--- INSTRUCTIONS TO FOLLOW ---
Pick each line containing "IPCP" out of the records.

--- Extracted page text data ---
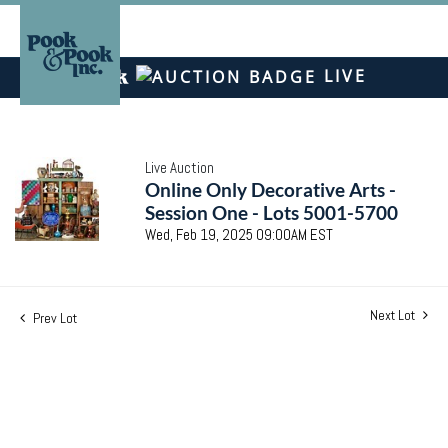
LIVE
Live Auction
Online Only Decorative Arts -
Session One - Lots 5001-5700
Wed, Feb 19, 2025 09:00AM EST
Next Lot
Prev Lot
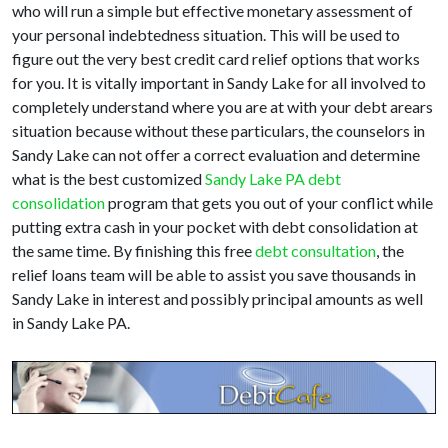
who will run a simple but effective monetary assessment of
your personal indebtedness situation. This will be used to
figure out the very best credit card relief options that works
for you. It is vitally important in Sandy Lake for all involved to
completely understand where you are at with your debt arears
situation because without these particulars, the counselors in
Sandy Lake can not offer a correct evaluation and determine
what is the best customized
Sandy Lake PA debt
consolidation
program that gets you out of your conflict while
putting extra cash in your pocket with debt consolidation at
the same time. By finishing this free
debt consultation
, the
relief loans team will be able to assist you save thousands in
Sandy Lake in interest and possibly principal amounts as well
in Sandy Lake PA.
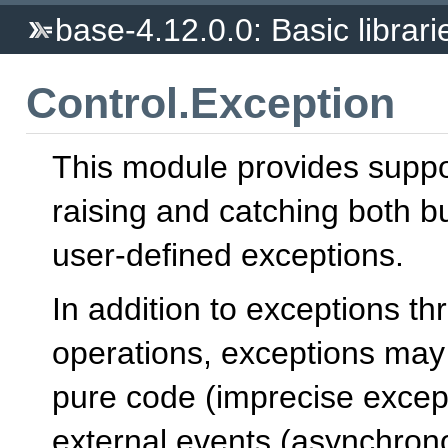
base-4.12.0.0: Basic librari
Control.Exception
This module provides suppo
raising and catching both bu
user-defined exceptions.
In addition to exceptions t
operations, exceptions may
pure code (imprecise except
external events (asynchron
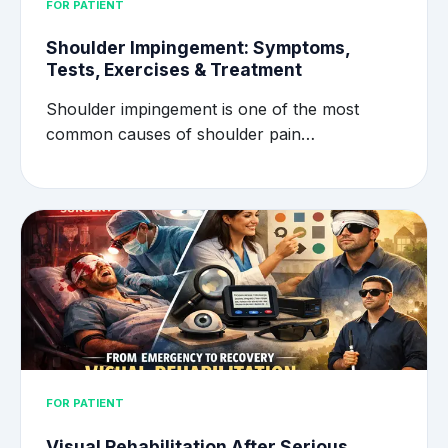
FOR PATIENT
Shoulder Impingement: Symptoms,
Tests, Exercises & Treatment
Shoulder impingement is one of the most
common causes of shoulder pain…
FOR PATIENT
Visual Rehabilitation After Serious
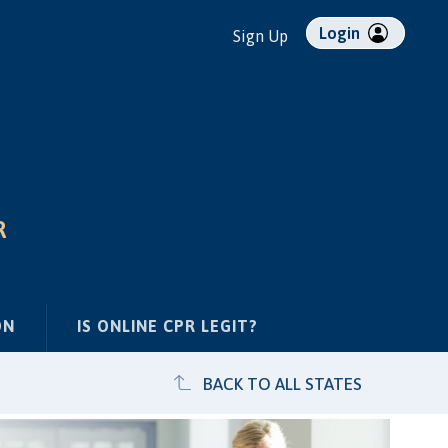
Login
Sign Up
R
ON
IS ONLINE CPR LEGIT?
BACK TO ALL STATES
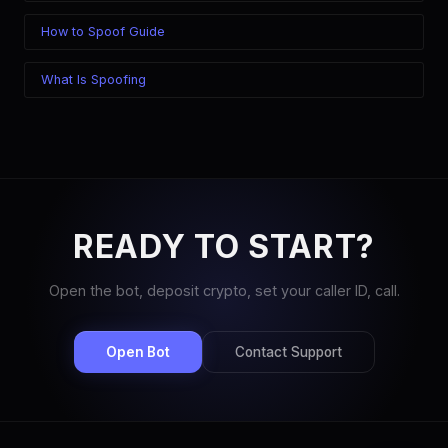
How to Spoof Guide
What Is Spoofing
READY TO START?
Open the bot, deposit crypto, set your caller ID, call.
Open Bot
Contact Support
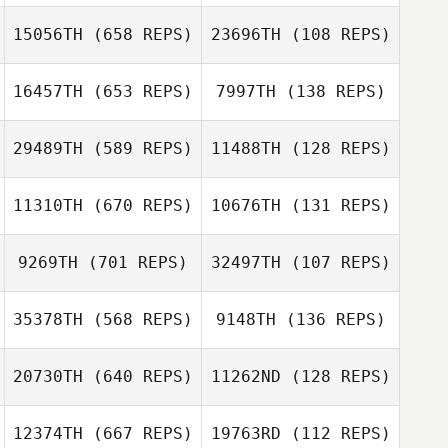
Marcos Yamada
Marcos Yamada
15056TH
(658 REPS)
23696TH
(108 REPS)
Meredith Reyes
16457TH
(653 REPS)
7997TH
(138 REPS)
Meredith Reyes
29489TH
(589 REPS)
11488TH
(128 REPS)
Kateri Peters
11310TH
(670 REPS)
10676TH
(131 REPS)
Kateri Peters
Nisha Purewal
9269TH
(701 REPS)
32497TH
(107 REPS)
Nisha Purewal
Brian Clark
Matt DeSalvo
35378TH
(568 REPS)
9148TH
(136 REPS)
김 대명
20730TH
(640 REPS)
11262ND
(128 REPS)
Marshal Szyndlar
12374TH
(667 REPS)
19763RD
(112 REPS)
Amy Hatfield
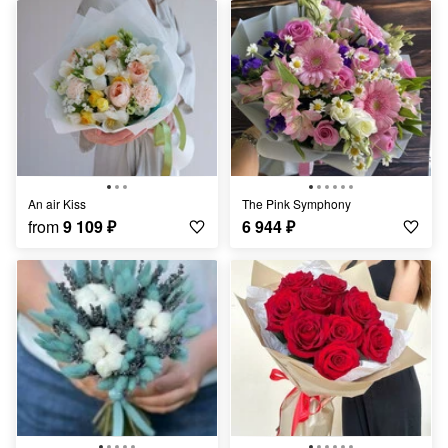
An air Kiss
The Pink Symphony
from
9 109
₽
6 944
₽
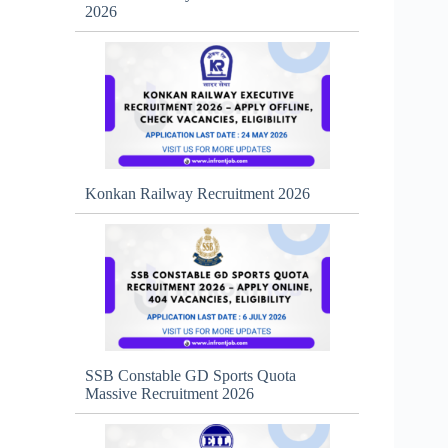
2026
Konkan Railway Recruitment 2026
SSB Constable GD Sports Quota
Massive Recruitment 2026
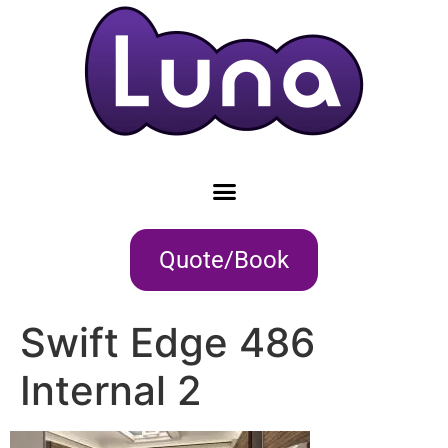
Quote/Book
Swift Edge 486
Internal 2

...

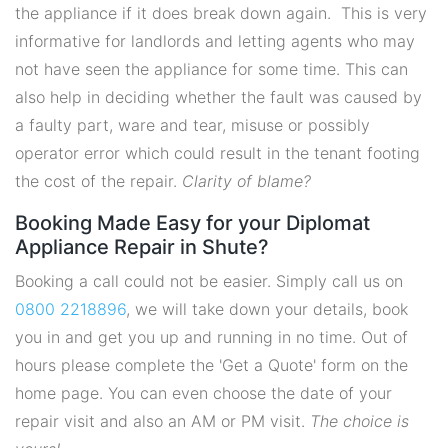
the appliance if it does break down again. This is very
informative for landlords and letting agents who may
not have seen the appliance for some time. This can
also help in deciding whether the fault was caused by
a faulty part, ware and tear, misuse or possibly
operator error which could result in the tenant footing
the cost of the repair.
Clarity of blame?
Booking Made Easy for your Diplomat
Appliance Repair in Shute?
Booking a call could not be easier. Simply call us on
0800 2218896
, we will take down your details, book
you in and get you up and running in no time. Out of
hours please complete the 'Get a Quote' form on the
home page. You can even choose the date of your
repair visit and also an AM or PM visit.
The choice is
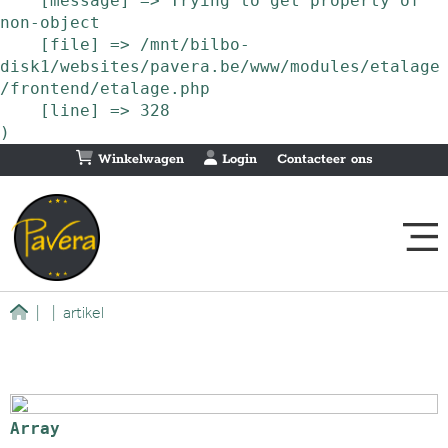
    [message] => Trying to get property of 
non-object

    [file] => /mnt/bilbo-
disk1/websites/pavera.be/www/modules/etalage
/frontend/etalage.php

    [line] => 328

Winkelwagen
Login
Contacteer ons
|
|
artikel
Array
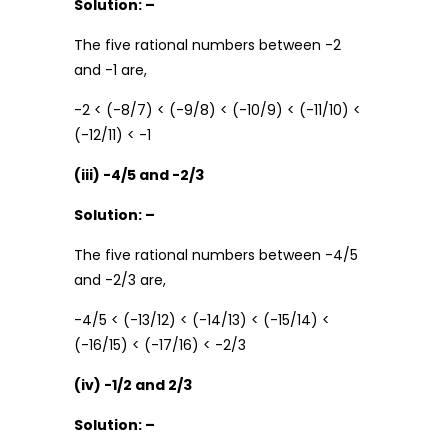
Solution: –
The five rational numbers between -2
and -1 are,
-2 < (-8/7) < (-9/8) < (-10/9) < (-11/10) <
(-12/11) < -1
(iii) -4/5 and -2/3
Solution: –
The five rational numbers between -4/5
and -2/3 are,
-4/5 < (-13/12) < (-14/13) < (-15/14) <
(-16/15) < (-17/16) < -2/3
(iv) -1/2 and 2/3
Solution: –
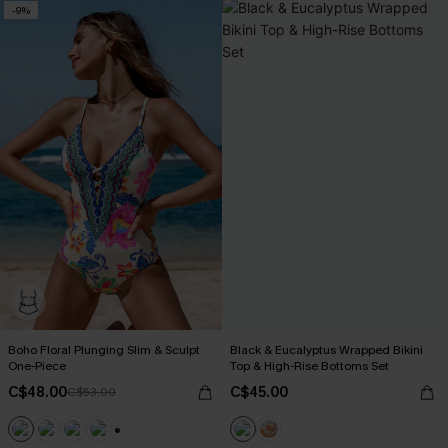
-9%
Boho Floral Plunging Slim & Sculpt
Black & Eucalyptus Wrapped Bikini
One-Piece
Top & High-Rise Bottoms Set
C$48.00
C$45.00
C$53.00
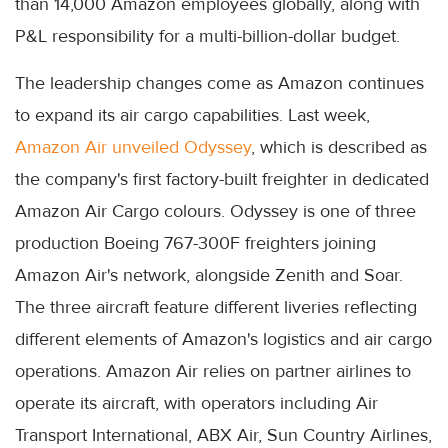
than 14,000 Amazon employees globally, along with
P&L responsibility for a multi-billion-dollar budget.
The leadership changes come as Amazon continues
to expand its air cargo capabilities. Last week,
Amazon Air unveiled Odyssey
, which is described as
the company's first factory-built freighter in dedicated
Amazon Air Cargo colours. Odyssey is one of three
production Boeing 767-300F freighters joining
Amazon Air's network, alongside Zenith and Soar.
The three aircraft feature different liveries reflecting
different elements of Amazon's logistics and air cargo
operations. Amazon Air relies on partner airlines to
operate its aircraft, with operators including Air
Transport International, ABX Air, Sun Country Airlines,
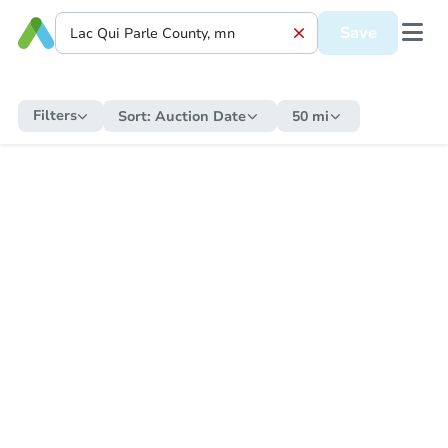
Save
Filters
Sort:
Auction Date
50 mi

==

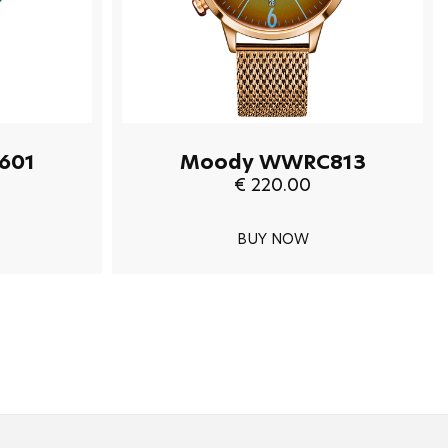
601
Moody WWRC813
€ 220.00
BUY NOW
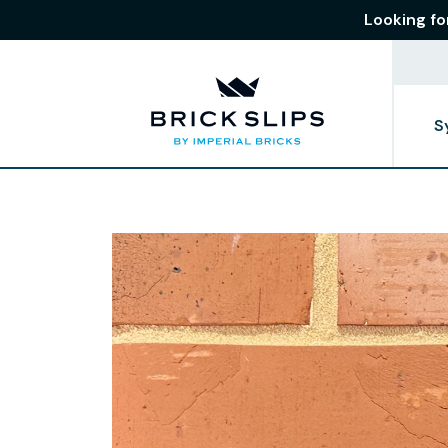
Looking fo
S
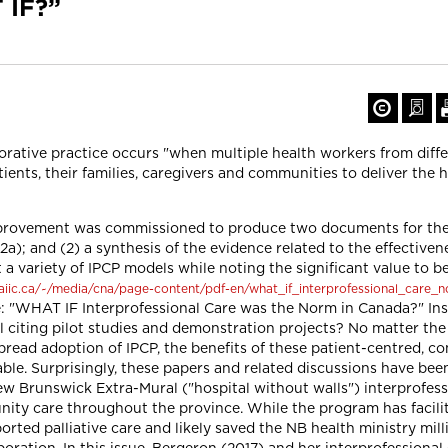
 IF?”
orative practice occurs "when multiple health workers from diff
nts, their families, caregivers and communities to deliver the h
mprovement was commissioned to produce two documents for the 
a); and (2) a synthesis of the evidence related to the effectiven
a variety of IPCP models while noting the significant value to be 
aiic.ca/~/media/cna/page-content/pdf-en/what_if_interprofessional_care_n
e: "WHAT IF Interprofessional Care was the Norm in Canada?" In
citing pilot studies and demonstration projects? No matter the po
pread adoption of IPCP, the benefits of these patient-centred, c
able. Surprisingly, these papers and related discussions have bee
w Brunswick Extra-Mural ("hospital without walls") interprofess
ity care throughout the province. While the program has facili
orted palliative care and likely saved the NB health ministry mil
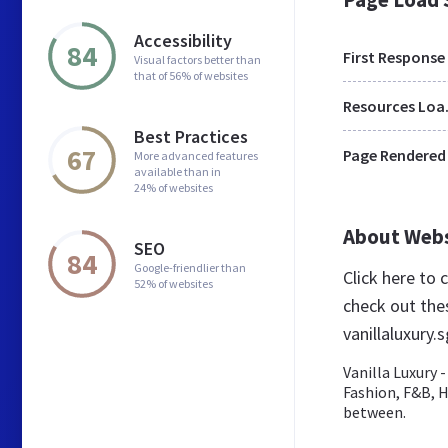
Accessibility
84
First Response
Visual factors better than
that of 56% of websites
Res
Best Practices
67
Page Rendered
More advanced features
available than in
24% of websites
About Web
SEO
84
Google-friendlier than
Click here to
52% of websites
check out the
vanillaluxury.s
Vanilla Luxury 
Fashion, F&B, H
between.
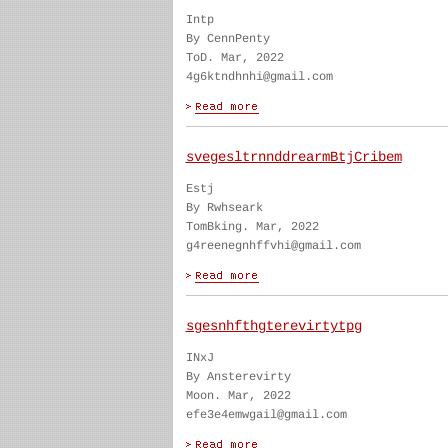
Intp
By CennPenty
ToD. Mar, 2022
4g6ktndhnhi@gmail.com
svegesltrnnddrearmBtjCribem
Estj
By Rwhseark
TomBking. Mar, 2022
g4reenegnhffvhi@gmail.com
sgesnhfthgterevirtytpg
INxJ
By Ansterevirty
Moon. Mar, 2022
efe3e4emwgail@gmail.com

--- EXPECTED OUTPUT ---
a variety of IPCP models while noting the significant value to be 
pread adoption of IPCP, the benefits of these patient-centred, c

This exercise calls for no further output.